(Stored data)
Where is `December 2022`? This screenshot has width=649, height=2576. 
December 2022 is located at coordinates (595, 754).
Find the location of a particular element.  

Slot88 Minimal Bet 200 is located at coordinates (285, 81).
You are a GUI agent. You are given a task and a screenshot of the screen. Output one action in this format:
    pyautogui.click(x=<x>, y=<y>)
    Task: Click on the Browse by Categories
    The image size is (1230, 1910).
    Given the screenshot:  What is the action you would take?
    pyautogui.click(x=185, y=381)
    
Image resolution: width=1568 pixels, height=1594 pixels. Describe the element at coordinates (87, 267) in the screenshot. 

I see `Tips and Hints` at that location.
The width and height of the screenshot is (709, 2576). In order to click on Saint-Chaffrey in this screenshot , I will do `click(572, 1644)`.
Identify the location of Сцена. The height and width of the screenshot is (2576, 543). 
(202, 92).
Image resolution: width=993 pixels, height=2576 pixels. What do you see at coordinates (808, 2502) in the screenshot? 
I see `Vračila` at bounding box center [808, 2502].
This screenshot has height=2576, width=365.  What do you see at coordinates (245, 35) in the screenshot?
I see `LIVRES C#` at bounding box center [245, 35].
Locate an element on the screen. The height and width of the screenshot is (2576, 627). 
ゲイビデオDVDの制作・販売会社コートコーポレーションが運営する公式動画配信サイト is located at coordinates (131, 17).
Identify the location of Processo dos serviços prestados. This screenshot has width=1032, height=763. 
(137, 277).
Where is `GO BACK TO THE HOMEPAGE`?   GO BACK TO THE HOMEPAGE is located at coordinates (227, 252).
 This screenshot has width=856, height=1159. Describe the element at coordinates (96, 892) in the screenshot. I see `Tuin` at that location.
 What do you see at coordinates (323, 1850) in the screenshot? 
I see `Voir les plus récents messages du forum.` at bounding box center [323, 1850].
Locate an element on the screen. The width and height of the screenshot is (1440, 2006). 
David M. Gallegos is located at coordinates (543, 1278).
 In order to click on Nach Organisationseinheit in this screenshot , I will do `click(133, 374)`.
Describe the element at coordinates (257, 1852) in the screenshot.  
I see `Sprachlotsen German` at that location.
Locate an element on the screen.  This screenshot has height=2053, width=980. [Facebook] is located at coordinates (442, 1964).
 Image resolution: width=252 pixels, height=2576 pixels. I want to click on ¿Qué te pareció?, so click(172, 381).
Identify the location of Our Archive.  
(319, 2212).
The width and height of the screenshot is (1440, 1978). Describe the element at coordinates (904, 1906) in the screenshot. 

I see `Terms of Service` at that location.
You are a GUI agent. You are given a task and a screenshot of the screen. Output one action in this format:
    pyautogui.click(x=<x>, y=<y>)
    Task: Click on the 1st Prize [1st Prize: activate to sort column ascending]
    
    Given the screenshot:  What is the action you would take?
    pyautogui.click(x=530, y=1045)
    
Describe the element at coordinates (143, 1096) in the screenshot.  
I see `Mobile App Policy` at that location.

▸ **ACTIVITY**
All the entries above need to be reproduced exactly.

▸ **ANSWER SPACE**
Where is `December 2022`? This screenshot has width=649, height=2576. 
December 2022 is located at coordinates (595, 754).
Find the location of a particular element.  

Slot88 Minimal Bet 200 is located at coordinates (285, 81).
You are a GUI agent. You are given a task and a screenshot of the screen. Output one action in this format:
    pyautogui.click(x=<x>, y=<y>)
    Task: Click on the Browse by Categories
    The image size is (1230, 1910).
    Given the screenshot:  What is the action you would take?
    pyautogui.click(x=185, y=381)
    
Image resolution: width=1568 pixels, height=1594 pixels. Describe the element at coordinates (87, 267) in the screenshot. 

I see `Tips and Hints` at that location.
The width and height of the screenshot is (709, 2576). In order to click on Saint-Chaffrey in this screenshot , I will do `click(572, 1644)`.
Identify the location of Сцена. The height and width of the screenshot is (2576, 543). 
(202, 92).
Image resolution: width=993 pixels, height=2576 pixels. What do you see at coordinates (808, 2502) in the screenshot? 
I see `Vračila` at bounding box center [808, 2502].
This screenshot has height=2576, width=365.  What do you see at coordinates (245, 35) in the screenshot?
I see `LIVRES C#` at bounding box center [245, 35].
Locate an element on the screen. The height and width of the screenshot is (2576, 627). 
ゲイビデオDVDの制作・販売会社コートコーポレーションが運営する公式動画配信サイト is located at coordinates (131, 17).
Identify the location of Processo dos serviços prestados. This screenshot has width=1032, height=763. 
(137, 277).
Where is `GO BACK TO THE HOMEPAGE`?   GO BACK TO THE HOMEPAGE is located at coordinates (227, 252).
 This screenshot has width=856, height=1159. Describe the element at coordinates (96, 892) in the screenshot. I see `Tuin` at that location.
 What do you see at coordinates (323, 1850) in the screenshot? 
I see `Voir les plus récents messages du forum.` at bounding box center [323, 1850].
Locate an element on the screen. The width and height of the screenshot is (1440, 2006). 
David M. Gallegos is located at coordinates (543, 1278).
 In order to click on Nach Organisationseinheit in this screenshot , I will do `click(133, 374)`.
Describe the element at coordinates (257, 1852) in the screenshot.  
I see `Sprachlotsen German` at that location.
Locate an element on the screen.  This screenshot has height=2053, width=980. [Facebook] is located at coordinates (442, 1964).
 Image resolution: width=252 pixels, height=2576 pixels. I want to click on ¿Qué te pareció?, so click(172, 381).
Identify the location of Our Archive.  
(319, 2212).
The width and height of the screenshot is (1440, 1978). Describe the element at coordinates (904, 1906) in the screenshot. 

I see `Terms of Service` at that location.
You are a GUI agent. You are given a task and a screenshot of the screen. Output one action in this format:
    pyautogui.click(x=<x>, y=<y>)
    Task: Click on the 1st Prize [1st Prize: activate to sort column ascending]
    
    Given the screenshot:  What is the action you would take?
    pyautogui.click(x=530, y=1045)
    
Describe the element at coordinates (143, 1096) in the screenshot.  
I see `Mobile App Policy` at that location.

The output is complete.